Since enface images are generated by storing data in consecutive rows, unwanted artifacts often appear in the form of horizontal lines across the image due to differences in B-Scan intensity. The first step in our program is the removal of these artifacts prior to segmentation in order to avoid any interference that they may cause. The next step is to define shape priors to quantitatively describe the shape of typical pathologies observed in the enface images. These shape priors are embedded into the level-set formulation to help segment objects of similar shape. Lastly, morphological post-processing is applied to remove small objects and spurious pixels. Once the regions of interest have been segmented, metrics are acquired to describe the size of the pathologies and the position of pathologies’ centroids. The centroid is used to determine the co-localization of the pathologies in the GCL+IPL and ISe layers. If the centroids in the two layers are within a small distance of each other or overlapping, then the presence of reduced reflectivity in the ISe layer is due to abnormalities present in the overlying GCL+IPL layer.
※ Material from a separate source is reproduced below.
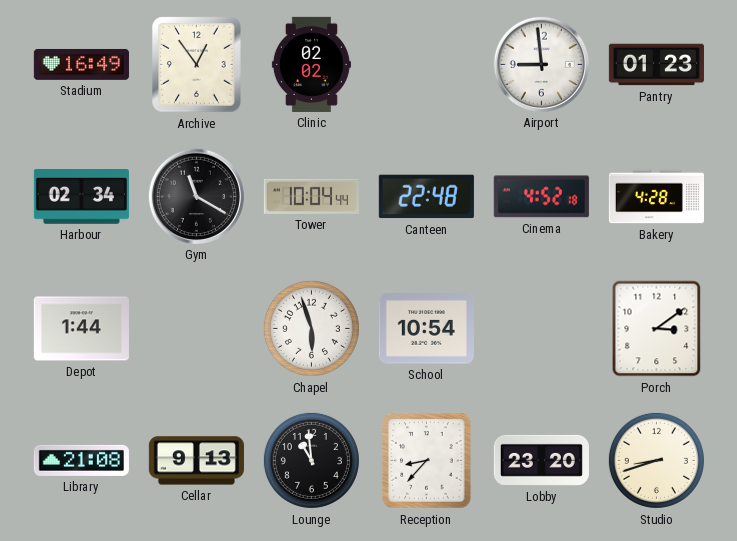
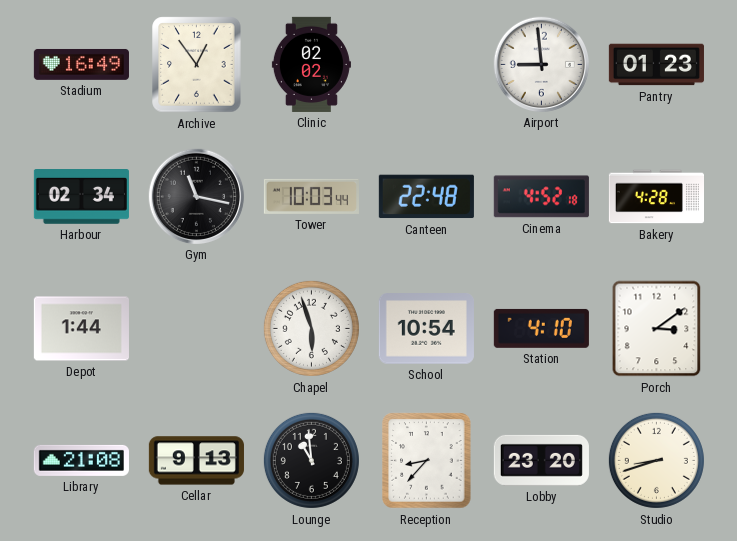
Gym: 11:20 -> 11:17
Tower: 10:04 -> 10:03
Station: none -> 4:10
We compared our results with results generated from the well-known distance-regularized level-set evolution method by Chunming et al [27] to show the difference in results when using a manually defined contour as opposed to embedding shape priors into the contour.

4.1. Preprocessing

In order to preserve features of interest whilst removing artifacts generated as a result of B-scan intensity differences, we process the image in the frequency domain. Figure 3 (left) shows enface image of the ISe layer in a healthy human eye with horizontal lines running across the image. The vertical lines visible in the Fourier transformed image in Fig. 3 (center) correspond to the horizontal lines in the spatial domain image. By removing these lines in the Fourier domain we can obtain an image with less vertical intensity variations whilst retaining necessary spatial information, as can be seen in Fig. 3 (right).

 figure: Fig. 3

Fig. 3 Enface ISe image obtained in a healthy subject. Left: Before preprocessing; Center: Fourier transform of original image; Right: After preprocessing with horizontal lines removed.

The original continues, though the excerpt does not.